The media savvy of ISIS is likely a consequence of the organization’s evolution from its origins in Saddam Hussein’s Ba’athist regime. The Ba’athist government had the distinction of being a worldwide innovator in the use of terrorist video to shame and control its population. Through the practice known as “cutting the eye,” Ba’athists filmed their crimes and delivered copies of the videos to the families of their victims, in particular so that husbands and fathers would see records of the rape of their wives and daughters, which would heap further shame on the abuse. It could be said that Iraq was an early adopter of anti-social media, and ISIS now furthers this deployment of revenge porn and snuff films as the darkest consequences of the Internet age.

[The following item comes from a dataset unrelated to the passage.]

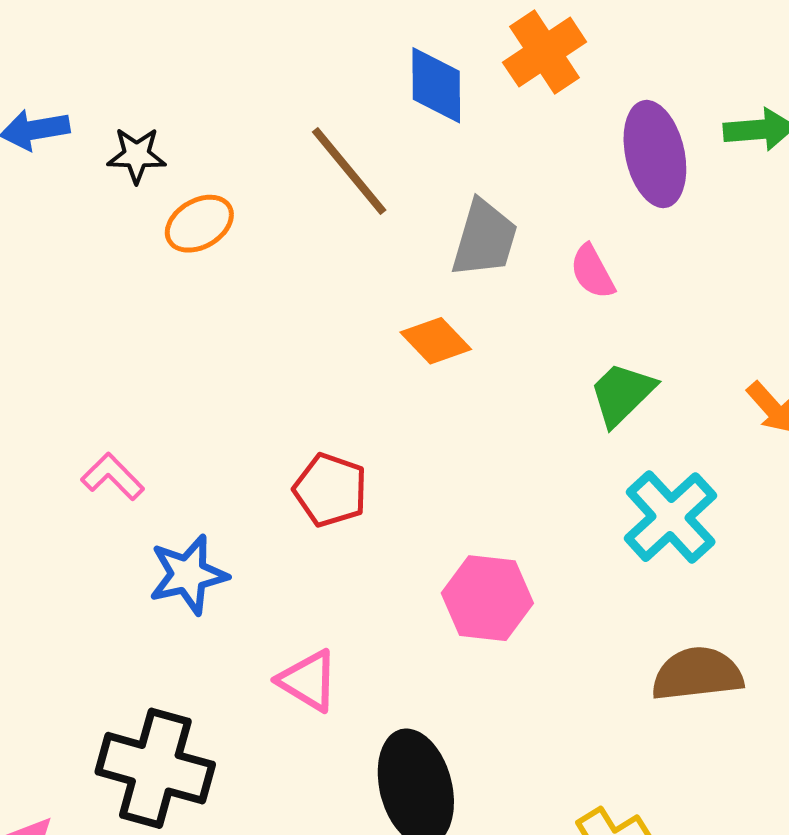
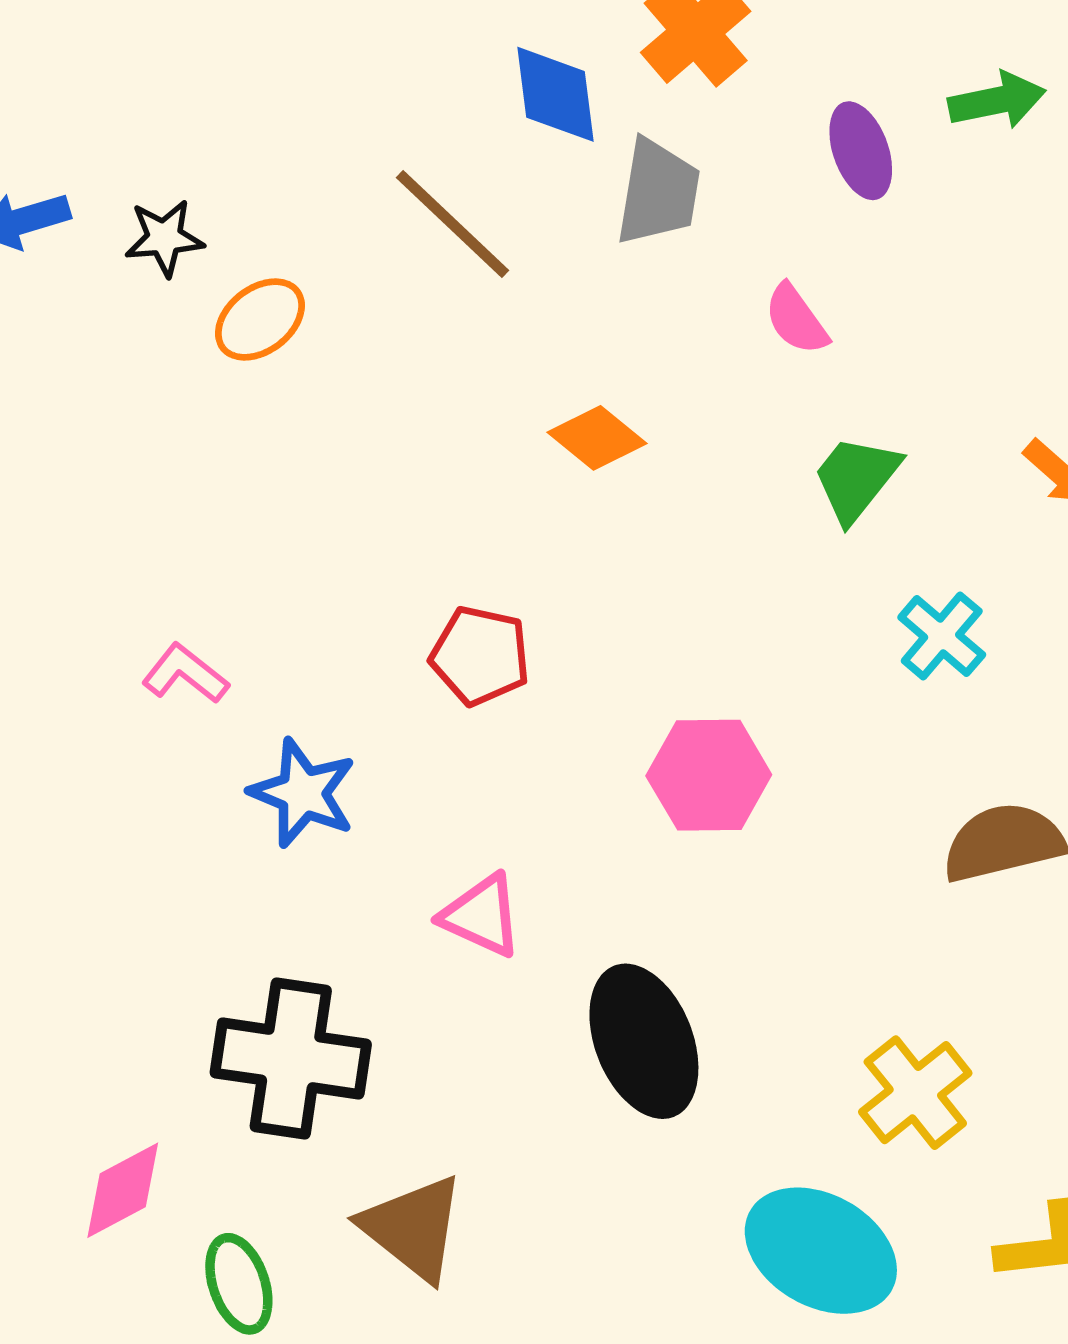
purple ellipse: (655, 154) -> (861, 151), size x0.7
gray trapezoid: (484, 239) -> (658, 192), moved
cyan cross: (671, 517) -> (942, 636), size x0.7
blue star: (188, 575) -> (303, 793), turned -30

It would be untrue to say our cultural community has had no response to ISIS aggression. New York’s Metropolitan Museum has hosted hand-wringing discussions concerning the destruction. U.S. Secretary of State John Kerry gave ISIS a stern-faced lecture from the Temple of Dendur. The U.S. State Department has staffed up a social media department to troll ISIS recruitment with hashtag campaigns. UNESCO has proposed labeling cultural destruction a war crime, while American museums have offered safe harbor to collections in war zones as temporary loans.

Yet these technocratic and bureaucratic solutions do little to counteract the underlying Islamist impulse that wages war outside of any international convention and looks to vandalize the symbols of civilization wherever they are found. Islamist strategy, now played out through the unchecked rise of ISIS, has put cultural institutions the world over at their greatest risk since the Second World War, when Kenneth Clark’s “Picture of the Month” initiative allowed Londoners to still see a single masterpiece in the National Gallery at the height of the Blitz.

Then as now, the only answer to such a threat is the enemy’s unconditional surrender and their de-jihadification by whatever means necessary. In the meantime their prosecution must be even more relentless and multifaceted than their own initiatives, including the deployment of a media campaign that refills the vacuum left by the secret machinations of the current U.S. Administration. The civilized world must now wage a public war over the preservation of symbols, a fight that will involve the advancement of ideals in virtual territory and the destruction of online networks as equally well as boots on the ground. If only Osama bin Laden had been stopped at the Buddhas of Bamiyan.